In this study, a wrapper-based method known as enhanced manta ray foraging optimization gene selection (EMRFOGS) algorithm was introduced to efficiently explore, identify gene relationships patterns, and reduce dimensional space of Alzheimer’s gene expression datasets. Evaluations showed that the enhanced MRFO algorithm with sign random mutation, best rank, and hybrid boundary function significantly reduced the number of genes and improved prediction accuracy. Among the four evaluated classifiers, SVM consistently demonstrated high classification sensitivity and attained the highest classification metrics after the application of EMRFOGS gene selection method. This shows SVM strong adaptability to different complex and high-dimensional gene expression datasets. In contrast, the XGBoost classifier showed signs of overfitting in two datasets and marginal improvements observed in two others. Moreover, the number of selected genes was higher in comparison to other classifiers, despite achieving nearly similar iteration of convergence. This variability suggests that EMRFOGS-XGBoost requires extended optimization iterations (more than 100 iteration) and careful XGBoost hyperparameters tuning. Further still, naïve Bayes performance was also highly unstable and strongly dataset-dependent with signs of overfitting in one instance, which can be attributed to model’s inherent assumption that features are statistically independent.
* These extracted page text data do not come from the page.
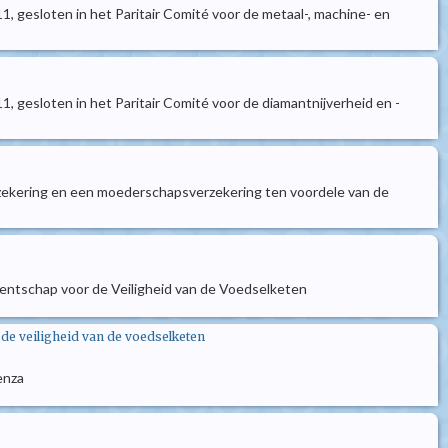
1, gesloten in het Paritair Comité voor de metaal-, machine- en
1, gesloten in het Paritair Comité voor de diamantnijverheid en -
sverzekering en een moederschapsverzekering ten voordele van de
gentschap voor de Veiligheid van de Voedselketen
 de veiligheid van de voedselketen
uenza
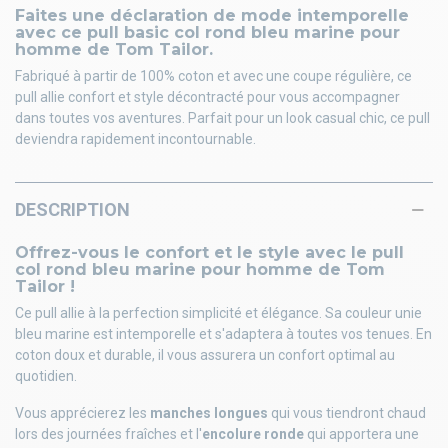
Faites une déclaration de mode intemporelle
avec ce pull basic col rond bleu marine pour
homme de Tom Tailor.
Fabriqué à partir de 100% coton et avec une coupe régulière, ce
pull allie confort et style décontracté pour vous accompagner
dans toutes vos aventures. Parfait pour un look casual chic, ce pull
deviendra rapidement incontournable.
DESCRIPTION
Offrez-vous le confort et le style avec le pull
col rond bleu marine pour homme de Tom
Tailor !
Ce pull allie à la perfection simplicité et élégance. Sa couleur unie
bleu marine est intemporelle et s'adaptera à toutes vos tenues. En
coton doux et durable, il vous assurera un confort optimal au
quotidien.
Vous apprécierez les
manches longues
qui vous tiendront chaud
lors des journées fraîches et l'
encolure ronde
qui apportera une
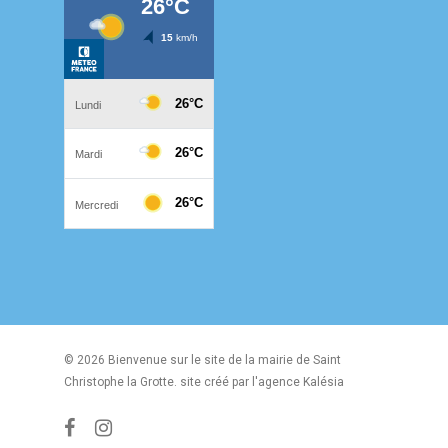
© 2026 Bienvenue sur le site de la mairie de Saint
Christophe la Grotte. site créé par l'agence
Kalésia
facebook
instagram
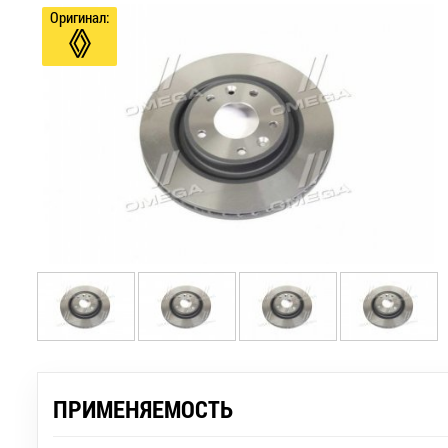
Оригинал:
ПРИМЕНЯЕМОСТЬ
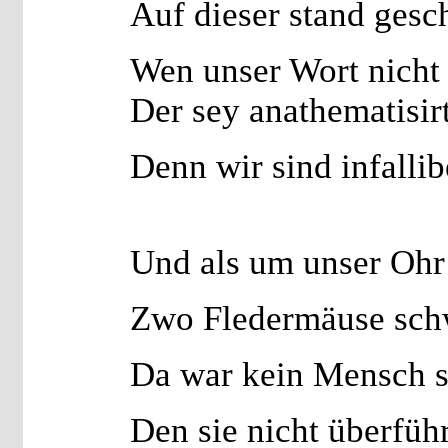
Auf dieser stand gesc
Wen unser Wort nicht 
Der sey anathematisir
Denn wir sind infallib
Und als um unser Oh
Zwo Fledermäuse schw
Da war kein Mensch 
Den sie nicht überführ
Lastly, the overall performance of random forest appeared to be influenced by the number of samples in the dataset at hand. Nevertheless, RF remained competitive—performing comparably to or even better—to SVM and XGBoost in several instances, with two scenarios where the classifier attained the lowest number of selected genes.
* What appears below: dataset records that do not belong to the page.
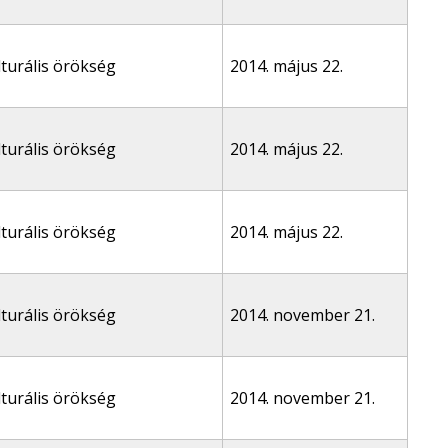
lturális örökség
2014. május 22.
lturális örökség
2014. május 22.
lturális örökség
2014. május 22.
lturális örökség
2014. november 21.
lturális örökség
2014. november 21.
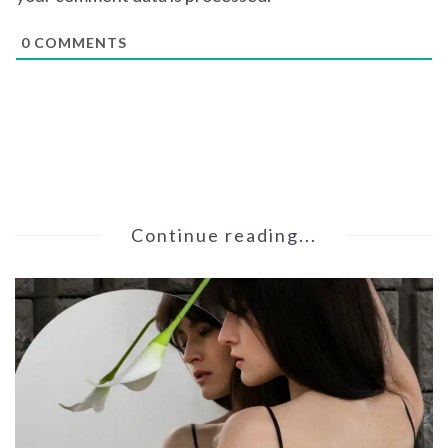
0
COMMENTS
Continue reading...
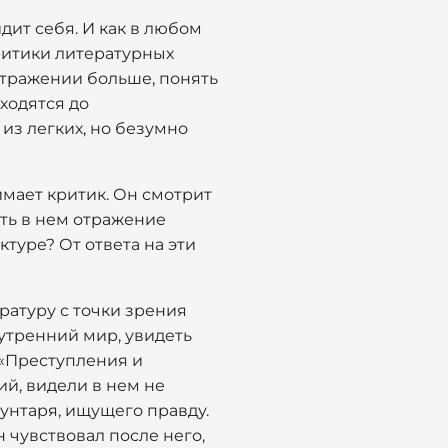
дит себя. И как в любом
Критики литературных
отражении больше, понять
ходятся до
 из легких, но безумно
имает критик. Он смотрит
еть в нем отражение
туре? От ответа на эти
ратуру с точки зрения
нутренний мир, увидеть
 «Преступления и
ий, видели в нем не
унтаря, ищущего правду.
н чувствовал после него,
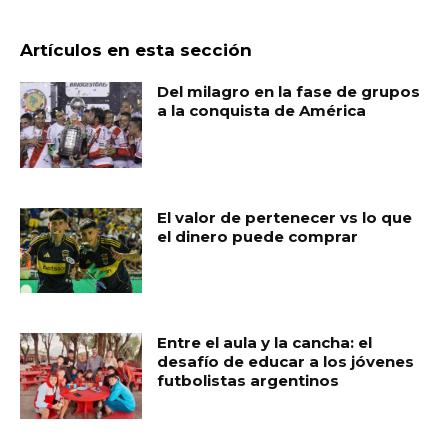
Artículos en esta sección
Del milagro en la fase de grupos
a la conquista de América
El valor de pertenecer vs lo que
el dinero puede comprar
Entre el aula y la cancha: el
desafío de educar a los jóvenes
futbolistas argentinos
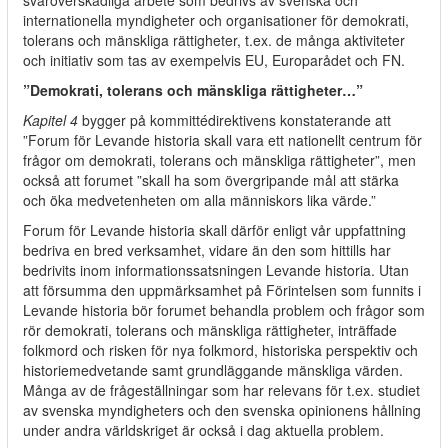
svåröverskådliga arbete som bedrivs av svenska och
internationella myndigheter och organisationer för demokrati,
tolerans och mänskliga rättigheter, t.ex. de många aktiviteter
och initiativ som tas av exempelvis EU, Europarådet och FN.
”Demokrati, tolerans och mänskliga rättigheter…”
Kapitel 4
bygger på kommittédirektivens konstaterande att
”Forum för Levande historia skall vara ett nationellt centrum för
frågor om demokrati, tolerans och mänskliga rättigheter”, men
också att forumet ”skall ha som övergripande mål att stärka
och öka medvetenheten om alla människors lika värde.”
Forum för Levande historia skall därför enligt vår uppfattning
bedriva en bred verksamhet, vidare än den som hittills har
bedrivits inom informationssatsningen Levande historia. Utan
att försumma den uppmärksamhet på Förintelsen som funnits i
Levande historia bör forumet behandla problem och frågor som
rör demokrati, tolerans och mänskliga rättigheter, inträffade
folkmord och risken för nya folkmord, historiska perspektiv och
historiemedvetande samt grundläggande mänskliga värden.
Många av de frågeställningar som har relevans för t.ex. studiet
av svenska myndigheters och den svenska opinionens hållning
under andra världskriget är också i dag aktuella problem.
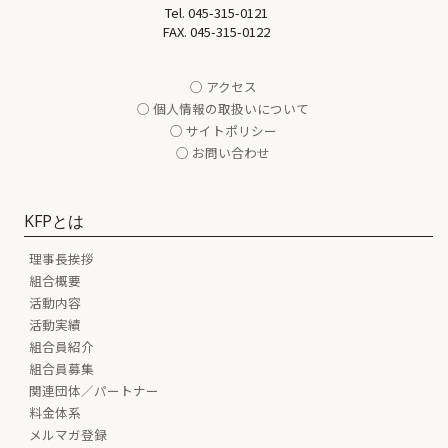
Tel.
045-315-0121
FAX. 045-315-0122
○ アクセス
○ 個人情報の取扱いについて
○ サイトポリシー
○ お問い合わせ
KFPとは
理事長挨拶
組合概要
活動内容
活動実績
組合員紹介
組合員募集
関連団体／パートナー
料金体系
メルマガ登録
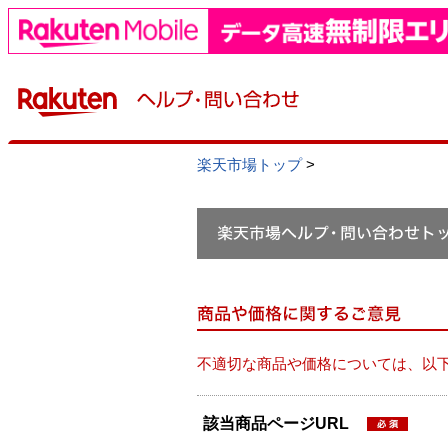
楽天市場トップ
>
不適切な商品や価格については、以
該当商品ページURL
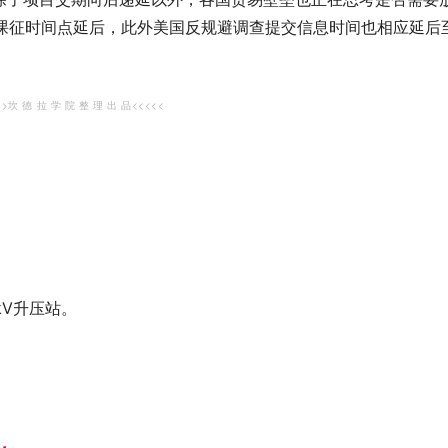
税课征时间点延后，此外美国反规避调查提交信息时间也相应延后
>>坎 德 拉 学 院 整 理 出 品<<<<<
kV升压站。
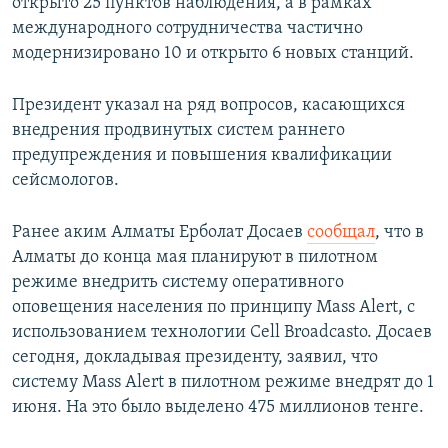
открыто 25 пунктов наблюдения, а в рамках
международного сотрудничества частично
модернизировано 10 и открыто 6 новых станций.
Президент указал на ряд вопросов, касающихся
внедрения продвинутых систем раннего
предупреждения и повышения квалификации
сейсмологов.
Ранее аким Алматы Ерболат Досаев
сообщал
, что в
Алматы до конца мая планируют в пилотном
режиме внедрить систему оперативного
оповещения населения по принципу Mass Alert, с
использованием технологии Cell Broadcastо. Досаев
сегодня, докладывая президенту, заявил, что
систему Mass Alert в пилотном режиме внедрят до 1
июня. На это было выделено 475 миллионов тенге.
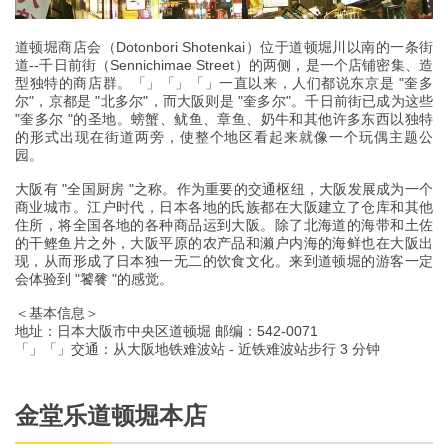
道顿堀商店会（Dotonbori Shotenkai）位于道顿堀川以南的一条街
道--千日前街（Sennichimae Street）的两侧，是一个店铺密集、造
型独特的商店群。「」「」「」一直以来，人们都说东京是 "奎多
尔"，京都是 "北多尔"，而大阪则是 "奎多尔"。千日前街已成为这些
"奎多尔 "的圣地。螃蟹、鱿鱼、章鱼、奶牛和其他许多东西以独特
的形式出现在街道两旁，使整个地区看起来就像一个玩偶主题公
园。
大阪有 "全国厨房 "之称。作为重要的交通枢纽，大阪发展成为一个
商业城市。江户时代，日本各地的氏族都在大阪建立了仓库和其他
住所，将全国各地的各种商品运到大阪。除了北海道的海带和土佐
的干鲣鱼片之外，大阪平原的农产品和濑户内海的海鲜也在大阪出
现，从而形成了日本独一无二的饮食文化。来到道顿堀的游客一定
会体验到 "饕餮 "的感觉。
＜基本信息＞
地址：日本大阪市中央区道顿堀 邮编：542-0071
「」「」交通：从大阪地铁难波站 - 近铁难波站步行 3 分钟
金堂乐道顿堀本店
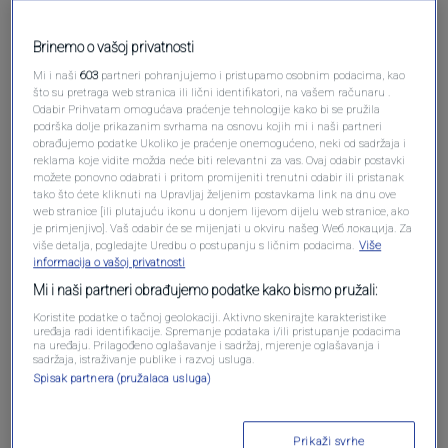
Brinemo o vašoj privatnosti
Mi i naši
603
partneri pohranjujemo i pristupamo osobnim podacima, kao
što su pretraga web stranica ili lični identifikatori, na vašem računaru .
Odabir Prihvatam omogućava praćenje tehnologije kako bi se pružila
podrška dolje prikazanim svrhama na osnovu kojih mi i naši partneri
Oglas
obrađujemo podatke Ukoliko je praćenje onemogućeno, neki od sadržaja i
reklama koje vidite možda neće biti relevantni za vas. Ovaj odabir postavki
možete ponovno odabrati i pritom promijeniti trenutni odabir ili pristanak
tako što ćete kliknuti na Upravljaj željenim postavkama link na dnu ove
web stranice [ili plutajuću ikonu u donjem lijevom dijelu web stranice, ako
je primjenjivo]. Vaš odabir će se mijenjati u okviru našeg Wеб локација. Za
više detalja, pogledajte Uredbu o postupanju s ličnim podacima.
Više
informacija o vašoj privatnosti
Mi i naši partneri obrađujemo podatke kako bismo pružali:
Koristite podatke o tačnoj geolokaciji. Aktivno skenirajte karakteristike
uređaja radi identifikacije. Spremanje podataka i/ili pristupanje podacima
na uređaju. Prilagođeno oglašavanje i sadržaj, mjerenje oglašavanja i
sadržaja, istraživanje publike i razvoj usluga.
Spisak partnera (pružalaca usluga)
Oglas
Prikaži svrhe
Despite the efficient gene selection performance of the proposed EMRFOGS algorithm, three main limitations require further investigation. First, the study examined only a single transformation function ( ). In general, transformation functions can either restrict or enhance algorithm’s ability to capture diverse feature relationships and patterns. Hence, exploring transformation strategies is essential to thoroughly assess the proposed algorithm’s performance. Second, gene expression profiles vary significantly from one disease to another; therefore, it is challenging to determine whether the obtained efficiency and improvements in classification metrics are maintained for diseases beyond the context of Alzheimer disease. Therefore, evaluation of EMRFOGS on other diseases such breast or colon cancer is essential. Last, the evaluation in this study is limited to the dimensions of the evaluated gene expression datasets without scalability performance evaluation. Therefore, the proposed EMRFOGS algorithm may encounter significant performance degradation in real-world big data biomedical applications.
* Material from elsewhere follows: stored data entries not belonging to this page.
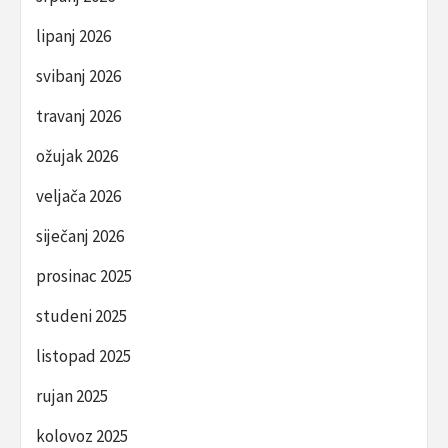
lipanj 2026
svibanj 2026
travanj 2026
ožujak 2026
veljača 2026
siječanj 2026
prosinac 2025
studeni 2025
listopad 2025
rujan 2025
kolovoz 2025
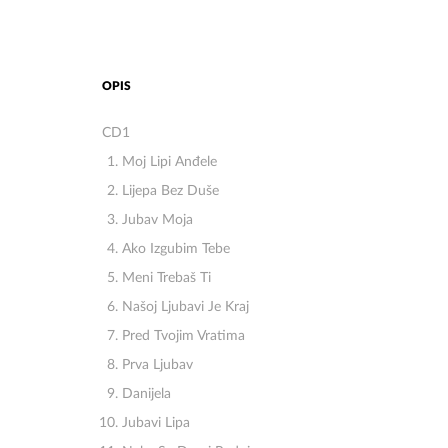
OPIS
CD1
Moj Lipi Anđele
Lijepa Bez Duše
Jubav Moja
Ako Izgubim Tebe
Meni Trebaš Ti
Našoj Ljubavi Je Kraj
Pred Tvojim Vratima
Prva Ljubav
Danijela
Jubavi Lipa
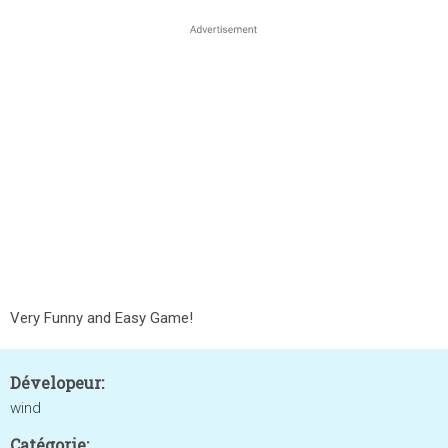
Very Funny and Easy Game!
Dévelopeur:
wind
Catégorie:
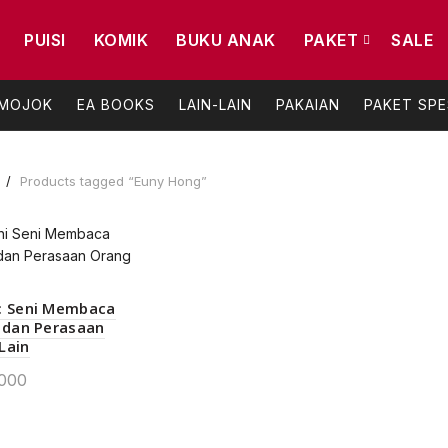
PUISI
KOMIK
BUKU ANAK
PAKET
SALE
 MOJOK
EA BOOKS
LAIN-LAIN
PAKAIAN
PAKET SPE
e
Products tagged “Euny Hong”
: Seni Membaca
n dan Perasaan
Lain
000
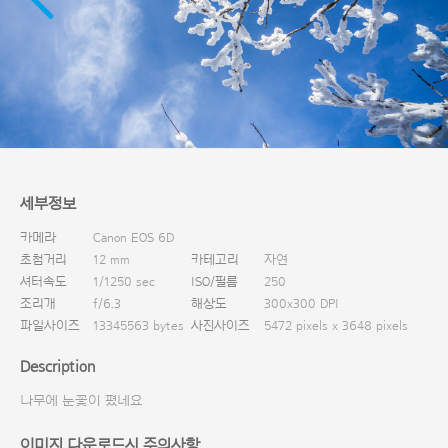
다운로드
세부정보
카메라
Canon EOS 6D
초첨거리
12 mm
카테고리
자연
셔터속도
1/1250 sec
ISO/필름
250
조리개
f/6.3
해상도
300x300 DPI
파일사이즈
13345563 bytes
사진사이즈
5472 pixels x 3648 pixels
Description
나무에 눈꽃이 폈네요
이미지 다운로드시 주의사항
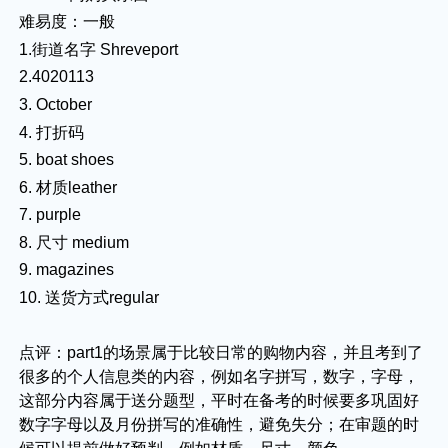
难易度：一般
1.街道名字 Shreveport
2.4020113
3. October
4. 打折码
5. boat shoes
6. 材质leather
7. purple
8. 尺寸 medium
9. magazines
10. 送货方式regular
点评：part1的场景属于比较日常的购物内容，并且考到了
很多的个人信息类的内容，例如名字拼写，数字，字母，
这部分内容属于送分题型，平时在备考的时候要多巩固好
数字字母以及月份拼写的准确性，避免失分；在审题的时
Last, several improvements are encouraged in future research, such as the integration of genes’ biomedical knowledge and protein-to-protein interaction data as a preprocessing step or in the evaluation of the fitness function. Additionally, adaptive penalty function to eliminate weak solutions and hyperparameters tuning of classification models may aid in improving convergence speed and reduce the risk of overfitting.